Woven among the names being read were speeches, poems, prayers and a candlelighting ceremony. Speakers included Holocaust survivors, members of the Bay Area's Jewish community and the community at large.

"It is important to stop hate and violence at the beginning, when we see it happening to any of our citizens," said San Francisco district attorney Terrence Hallinan, who read from Anne Frank's diary.

Reda Mansour, assistant consul for the S.F.-based Israeli Consulate of the Pacific Northwest, spoke about how the Holocaust and its victims are remembered every day in Israel, through the country's history, the names of streets and on Yom HaShoah, a national holiday.

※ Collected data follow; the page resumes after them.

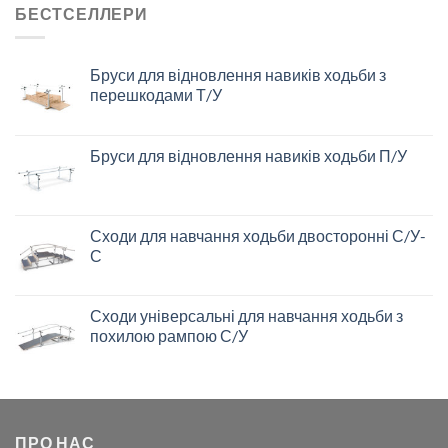
БЕСТСЕЛЛЕРИ
Бруси для відновлення навиків ходьби з
перешкодами Т/У
Бруси для відновлення навиків ходьби П/У
Сходи для навчання ходьби двосторонні С/У-
С
Сходи універсальні для навчання ходьби з
похилою рампою С/У
ПРО НАС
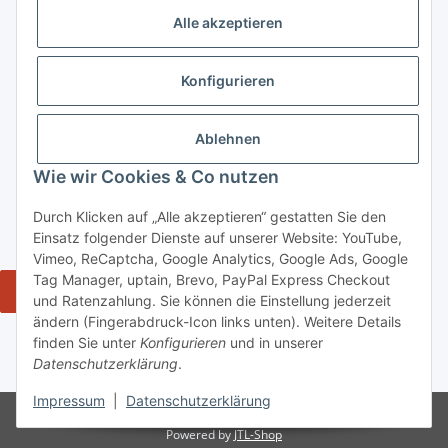
ausgeschlossen. Meine Einwilligung kann ich jederzeit mit
Alle akzeptieren
Wirkung für die Zukunft über den Link in unserem Newsletter
abbestellen / widerrufen.
Konfigurieren
Abonnieren
Newsletter Abonnieren
Ablehnen
Gesetzliche Informationen
Wie wir Cookies & Co nutzen
Durch Klicken auf „Alle akzeptieren“ gestatten Sie den
Informationen
Einsatz folgender Dienste auf unserer Website: YouTube,
Vimeo, ReCaptcha, Google Analytics, Google Ads, Google
Tag Manager, uptain, Brevo, PayPal Express Checkout
Widerrufsbutton
und Ratenzahlung. Sie können die Einstellung jederzeit
ändern (Fingerabdruck-Icon links unten). Weitere Details
* Alle Preise inkl. gesetzlicher USt., zzgl. Versand 5,50€, ab 120€
finden Sie unter
Konfigurieren
und in unserer
versandkostenfrei - Verkauf von alkoholische Getränke ausschließlich an
Datenschutzerklärung
.
Personen ab 18 Jahren.
Impressum
|
Datenschutzerklärung
© tiposarda 2026 | Onlineshop für Lebensmittel aus Sardinien und Italien
Powered by
JTL-Shop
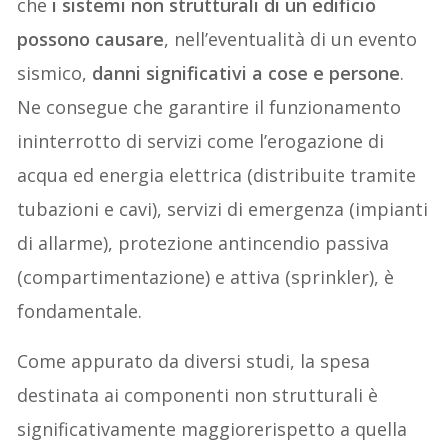
che
i sistemi non strutturali di un edificio
possono causare
, nell’eventualità di un evento
sismico,
danni significativi a cose e persone
.
Ne consegue che garantire il funzionamento
ininterrotto di servizi come l’erogazione di
acqua ed energia elettrica (distribuite tramite
tubazioni e cavi), servizi di emergenza (impianti
di allarme), protezione antincendio passiva
(compartimentazione) e attiva (sprinkler), è
fondamentale.
Come appurato da diversi studi, la spesa
destinata ai componenti non strutturali è
significativamente maggiorerispetto a quella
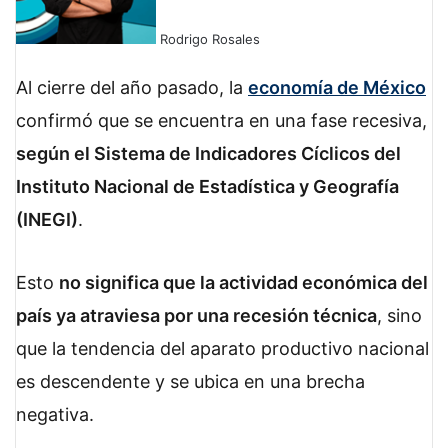
Rodrigo Rosales
F
X
L
W
T
a
i
h
e
Al cierre del año pasado, la
economía de México
c
n
a
l
confirmó que se encuentra en una fase recesiva,
e
k
t
e
b
e
s
g
según el Sistema de Indicadores Cíclicos del
o
d
A
r
Instituto Nacional de Estadística y Geografía
o
I
p
a
k
n
p
m
(INEGI)
.
Esto
no significa que la actividad económica del
país ya atraviesa por una recesión técnica
, sino
que la tendencia del aparato productivo nacional
es descendente y se ubica en una brecha
negativa.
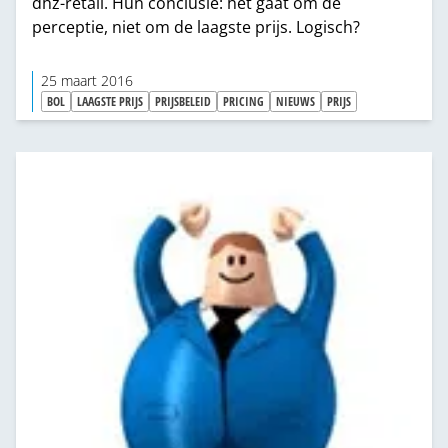
dhz-retail. Hun conclusie: het gaat om de
perceptie, niet om de laagste prijs. Logisch?
25 maart 2016
BOL
LAAGSTE PRIJS
PRIJSBELEID
PRICING
NIEUWS
PRIJS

Kaddish and other prayers were recited by Rabbi Abraham Sultan of San Francisco's Congregation Chevra Thilim, Cantor Martin Feldman of San Francisco's Congregation Sherith Israel and others.

Gloria Lyon, a concentration camp survivor and one of the speakers, rolled up her sleeve to reveal the number tattooed on her arm.

"Once we arrived in Auschwitz, we didn't have a name, we became just a number," she said.

"What we are saying to the Nazis is that we claim these people's souls. They claimed only their bodies. That is why what we are doing today is so important," said Rabbi Alan Lew of San Francisco's Congregation Beth Sholom.

Other survivors recounted their experiences. Several spoke in Yiddish. Some told of witnessing the deaths of their families and communities. Daniel Goldberg, who left his small town in Latvia before the war, talked about researching the whereabouts of some of his friends, only to find out that every member of his town's Jewish community had perished in the camps.

During a brief candlelighting ceremony, four survivors stepped carefully into the space where the plaster figures lay. They lit yahrzeit candles, shielding the flames from the light breeze with glass protectors. People recited Kaddish.

The candles burned, and the sound of names being read floated up around the white plaster figures and into the cloudless sky.